--- START ---
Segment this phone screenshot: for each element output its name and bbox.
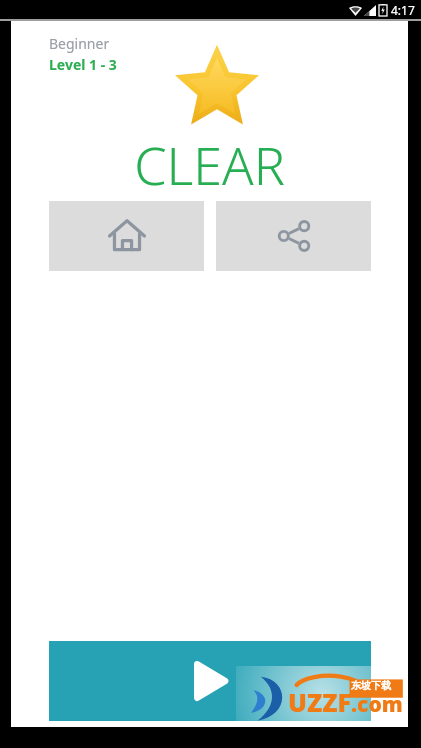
staticText: 东坡下载 <box>351 679 391 692</box>
staticText: UZZF <box>288 685 351 719</box>
staticText: Level 1 - 3 <box>49 55 117 74</box>
staticText: 4:17 <box>391 2 415 18</box>
button[interactable]: Share <box>216 201 371 271</box>
button[interactable]: Play <box>49 641 371 721</box>
staticText: Beginner <box>49 34 110 53</box>
staticText: .com <box>351 690 403 719</box>
staticText: CLEAR <box>11 129 408 200</box>
button[interactable]: Home <box>49 201 204 271</box>
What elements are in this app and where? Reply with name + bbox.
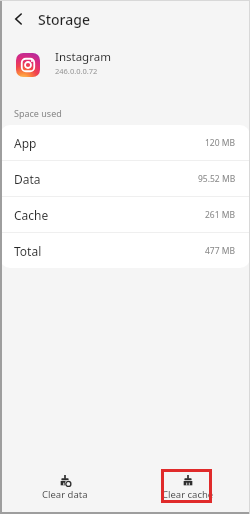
button[interactable]: Cache <box>0 197 250 232</box>
button[interactable] <box>0 0 38 38</box>
button[interactable]: Instagram <box>16 53 250 80</box>
staticText: Clear cache <box>162 488 214 501</box>
staticText: 95.52 MB <box>198 173 236 185</box>
staticText: Data <box>14 171 41 187</box>
button[interactable]: App <box>0 125 250 160</box>
staticText: 477 MB <box>205 245 236 257</box>
staticText: App <box>14 135 37 151</box>
button[interactable]: Data <box>0 161 250 196</box>
staticText: 246.0.0.0.72 <box>55 66 98 76</box>
staticText: Clear data <box>42 488 88 501</box>
staticText: Total <box>14 243 42 259</box>
button[interactable]: Total <box>0 233 250 268</box>
staticText: 120 MB <box>205 137 236 149</box>
staticText: Storage <box>38 10 90 29</box>
button[interactable]: Clear cache <box>162 475 214 501</box>
staticText: Space used <box>14 107 62 119</box>
staticText: Cache <box>14 207 49 223</box>
button[interactable]: Clear data <box>42 475 88 501</box>
staticText: 261 MB <box>205 209 236 221</box>
staticText: Instagram <box>55 49 111 65</box>
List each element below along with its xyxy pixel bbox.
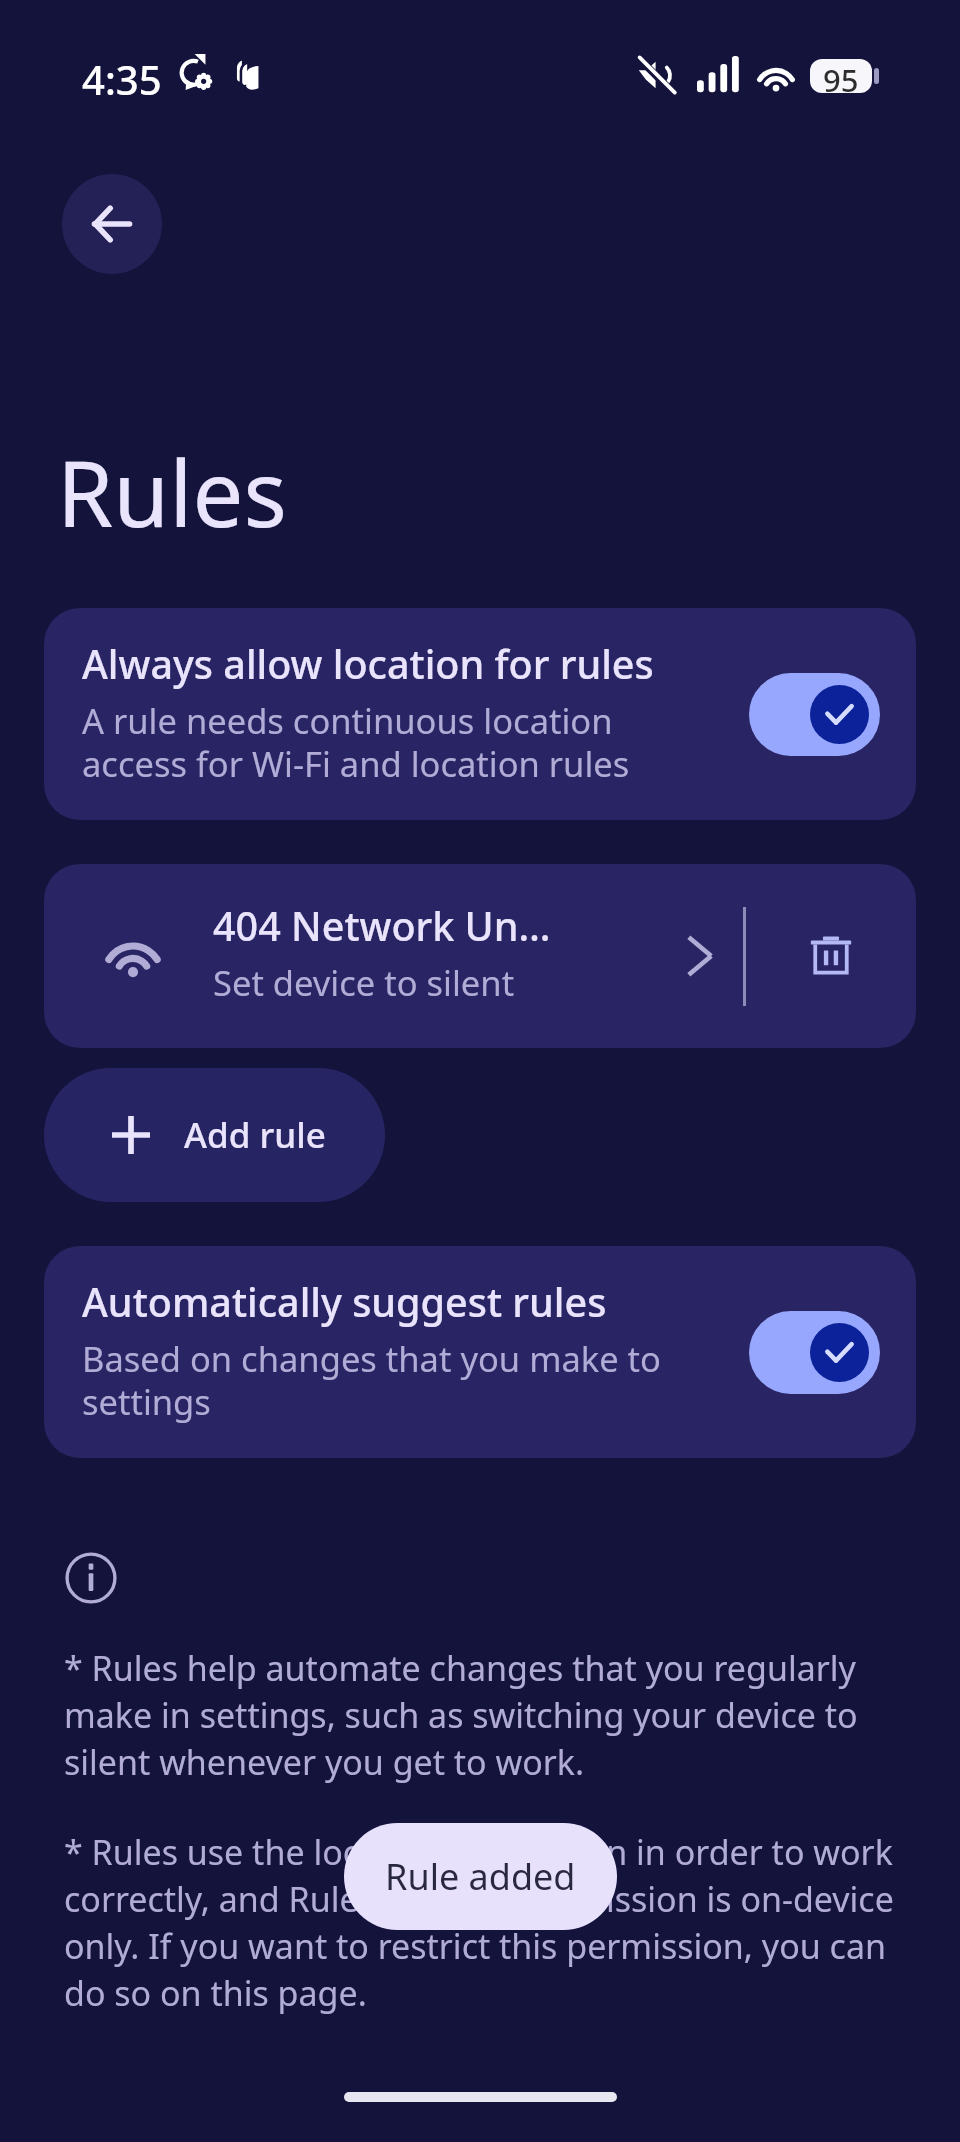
button[interactable]: Back (62, 174, 162, 274)
staticText: Rules (57, 430, 287, 553)
staticText: Rule added (385, 1852, 576, 1901)
staticText: Add rule (184, 1111, 326, 1159)
staticText: * Rules help automate changes that you r… (64, 1645, 858, 1785)
staticText: Always allow location for rules (82, 637, 654, 691)
button[interactable]: Automatically suggest rules (44, 1246, 916, 1458)
button[interactable]: Toggle (749, 1311, 880, 1394)
staticText: * Rules use the location permission in o… (64, 1829, 894, 2016)
staticText: Automatically suggest rules (82, 1275, 607, 1329)
button[interactable]: Delete rule (746, 864, 916, 1048)
staticText: 95 (823, 59, 859, 93)
button[interactable]: Toggle (749, 673, 880, 756)
button[interactable]: Add rule (44, 1068, 385, 1202)
button[interactable]: Rule added (344, 1823, 617, 1930)
staticText: 404 Network Un… (213, 899, 551, 953)
button[interactable]: Always allow location for rules (44, 608, 916, 820)
button[interactable]: 404 Network Un… (44, 864, 743, 1048)
staticText: Set device to silent (213, 959, 515, 1006)
staticText: A rule needs continuous location access … (82, 697, 630, 787)
staticText: 4:35 (82, 52, 162, 106)
staticText: Based on changes that you make to settin… (82, 1335, 661, 1425)
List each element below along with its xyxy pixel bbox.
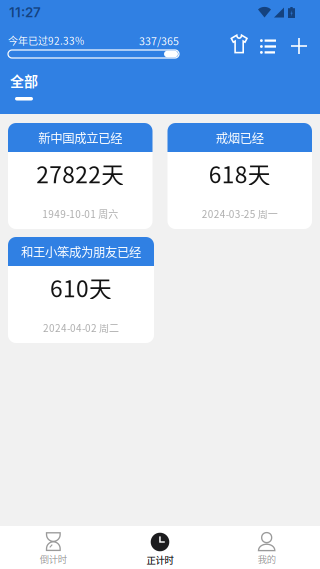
staticText: 11:27	[9, 4, 41, 20]
button[interactable]: Categories	[260, 25, 276, 59]
staticText: 全部	[10, 70, 38, 91]
button[interactable]: 倒计时	[0, 526, 107, 569]
staticText: 正计时	[146, 553, 174, 566]
staticText: 27822天	[36, 157, 124, 190]
button[interactable]: Theme	[230, 25, 248, 63]
staticText: 1949-10-01 周六	[42, 206, 118, 221]
button[interactable]: 全部	[0, 64, 48, 114]
button[interactable]: 新中国成立已经	[8, 123, 152, 229]
button[interactable]: Add	[291, 25, 307, 59]
button[interactable]: 戒烟已经	[168, 123, 312, 229]
staticText: 倒计时	[40, 552, 67, 566]
staticText: 我的	[258, 552, 276, 566]
staticText: 618天	[209, 157, 271, 190]
button[interactable]: 我的	[213, 526, 320, 569]
staticText: 和王小笨成为朋友已经	[21, 242, 141, 260]
button[interactable]: 正计时	[107, 526, 213, 569]
staticText: 2024-04-02 周二	[43, 320, 119, 335]
button[interactable]: 和王小笨成为朋友已经	[8, 237, 154, 343]
staticText: 337/365	[139, 33, 179, 48]
staticText: 戒烟已经	[216, 128, 264, 146]
staticText: 2024-03-25 周一	[202, 206, 278, 221]
staticText: 今年已过92.33%	[8, 33, 84, 48]
staticText: 新中国成立已经	[38, 128, 122, 146]
staticText: 610天	[50, 271, 112, 304]
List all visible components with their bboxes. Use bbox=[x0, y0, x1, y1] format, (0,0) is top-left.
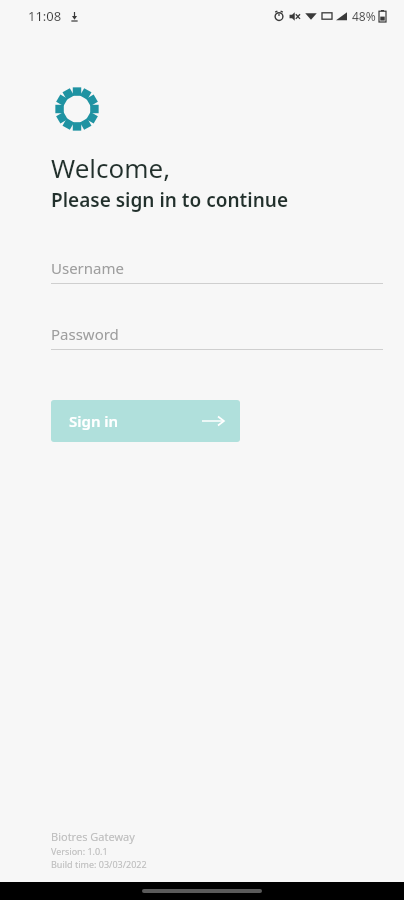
staticText: Welcome, bbox=[51, 150, 171, 185]
staticText: Password bbox=[51, 324, 119, 344]
button[interactable]: Password bbox=[51, 324, 383, 350]
staticText: Biotres Gateway bbox=[51, 829, 135, 844]
button[interactable]: Sign in bbox=[51, 400, 240, 442]
staticText: 11:08 bbox=[28, 7, 62, 25]
button[interactable]: Username bbox=[51, 258, 383, 284]
staticText: 48% bbox=[352, 8, 376, 24]
staticText: Build time: 03/03/2022 bbox=[51, 858, 147, 870]
staticText: Please sign in to continue bbox=[51, 187, 289, 213]
staticText: Username bbox=[51, 258, 124, 278]
staticText: Sign in bbox=[69, 411, 119, 431]
staticText: Version: 1.0.1 bbox=[51, 845, 108, 857]
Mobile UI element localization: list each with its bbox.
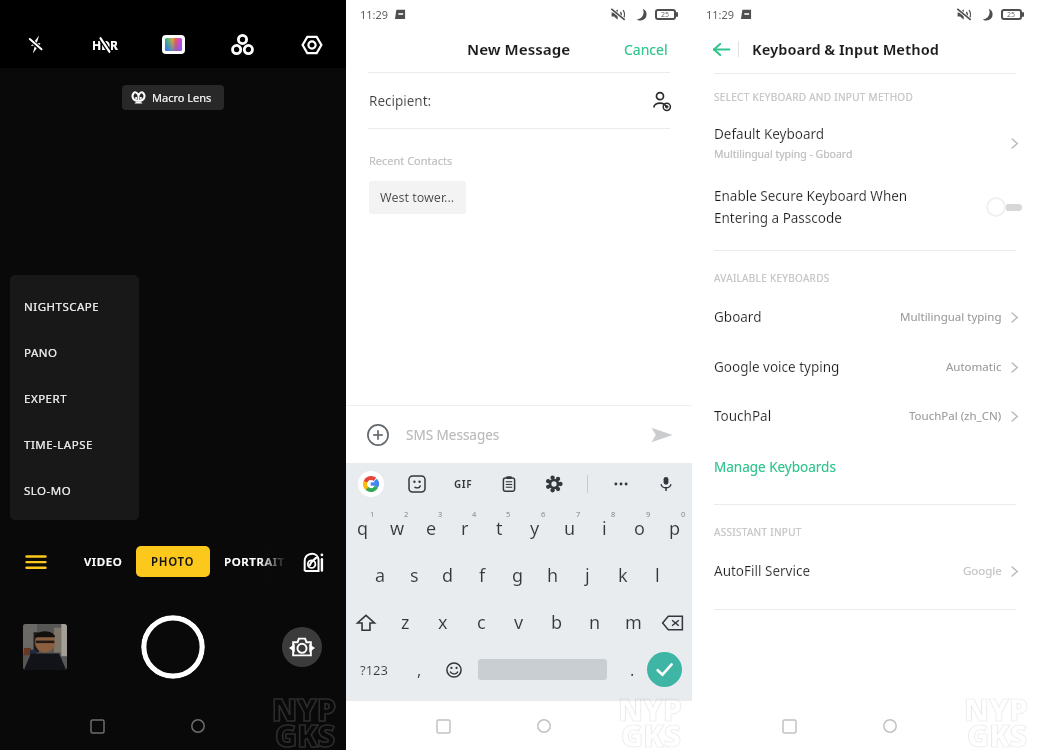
staticText: n [589,610,601,635]
button[interactable]: EXPERT [10,376,139,422]
button[interactable]: Cancel [608,31,692,68]
button[interactable]: Colour filters [139,22,208,67]
button[interactable]: Stickers [405,472,429,496]
button[interactable]: Backspace [652,599,692,646]
staticText: TouchPal (zh_CN) [909,408,1002,424]
button[interactable]: Send [648,421,676,449]
button[interactable]: Enter [647,652,682,687]
button[interactable]: NIGHTSCAPE [10,284,139,330]
button[interactable]: VIDEO [75,540,131,584]
button[interactable]: k [605,552,640,599]
button[interactable]: . [617,646,647,693]
button[interactable]: Gallery [23,624,67,670]
button[interactable]: AI camera [296,540,330,584]
button[interactable]: d [431,552,465,599]
button[interactable]: Recipient: [346,74,692,128]
button[interactable]: Google voice typing [692,345,1038,389]
button[interactable]: a [363,552,397,599]
button[interactable]: Shift [346,599,386,646]
button[interactable]: g [500,552,535,599]
button[interactable]: Clipboard [497,472,521,496]
button[interactable]: TouchPal [692,394,1038,438]
staticText: e [426,516,437,541]
button[interactable]: Macro Lens [122,85,224,110]
staticText: 8 [611,509,616,519]
button[interactable]: r [448,505,482,552]
button[interactable]: s [397,552,431,599]
button[interactable]: i [587,505,622,552]
button[interactable]: PORTRAIT [224,540,286,584]
staticText: m [625,610,642,635]
staticText: SELECT KEYBOARD AND INPUT METHOD [714,90,914,104]
button[interactable]: v [500,599,538,646]
staticText: z [401,610,410,635]
button[interactable]: Emoji [436,646,472,693]
button[interactable]: More options [609,472,633,496]
button[interactable]: b [538,599,576,646]
button[interactable]: Recents [83,712,111,740]
button[interactable]: n [576,599,614,646]
staticText: y [530,516,540,541]
staticText: p [669,516,681,541]
button[interactable]: f [465,552,500,599]
button[interactable]: Home [530,712,558,740]
button[interactable]: Voice input [654,472,678,496]
button[interactable]: TIME-LAPSE [10,422,139,468]
button[interactable]: x [424,599,462,646]
button[interactable]: t [482,505,517,552]
button[interactable]: j [570,552,605,599]
staticText: l [655,563,660,588]
button[interactable]: Gboard [692,295,1038,339]
staticText: 11:29 [706,7,735,22]
button[interactable]: Modes menu [20,540,52,584]
button[interactable]: l [640,552,675,599]
button[interactable]: Shutter [141,615,205,679]
button[interactable]: Default Keyboard [692,121,1038,165]
button[interactable]: h [535,552,570,599]
button[interactable]: Recents [429,712,457,740]
button[interactable]: SLO-MO [10,468,139,514]
staticText: West tower... [380,189,455,206]
button[interactable]: Keyboard settings [542,472,566,496]
button[interactable]: c [462,599,500,646]
button[interactable]: Recents [775,712,803,740]
button[interactable]: Scene detection [208,22,277,67]
staticText: c [477,610,486,635]
button[interactable]: Back [710,38,732,60]
staticText: f [479,563,486,588]
button[interactable]: Switch camera [282,627,322,667]
staticText: PHOTO [151,554,195,570]
button[interactable]: p [657,505,692,552]
button[interactable]: e [414,505,448,552]
button[interactable]: z [386,599,424,646]
button[interactable]: Google [358,471,384,497]
staticText: b [551,610,563,635]
button[interactable]: u [552,505,587,552]
button[interactable]: Add attachment [364,421,392,449]
button[interactable]: West tower... [369,181,466,214]
button[interactable]: Enable Secure Keyboard When Entering a P… [692,172,1038,242]
button[interactable]: Home [876,712,904,740]
staticText: a [375,563,386,588]
button[interactable]: w [380,505,414,552]
button[interactable]: Manage Keyboards [692,446,1038,488]
button[interactable]: GIF [450,472,476,496]
button[interactable]: , [402,646,436,693]
button[interactable]: q [346,505,380,552]
staticText: k [618,563,628,588]
button[interactable]: o [622,505,657,552]
button[interactable]: Home [184,712,212,740]
button[interactable]: ?123 [346,646,402,693]
button[interactable]: HDR off [70,22,139,67]
button[interactable]: PHOTO [136,546,210,577]
button[interactable]: m [614,599,652,646]
button[interactable]: y [517,505,552,552]
button[interactable]: PANO [10,330,139,376]
staticText: SMS Messages [406,426,500,444]
button[interactable]: Add contact [648,88,674,114]
button[interactable]: AutoFill Service [692,549,1038,593]
button[interactable]: Flash off [0,22,70,67]
button[interactable]: Settings [277,22,346,67]
staticText: VIDEO [84,554,123,570]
--- END ---
Find the word "Automatically" in the entries, and copy every line it shows up in.

button[interactable]: Automatically suggest rules (44, 1246, 916, 1458)
staticText: Automatically suggest rules (82, 1275, 607, 1329)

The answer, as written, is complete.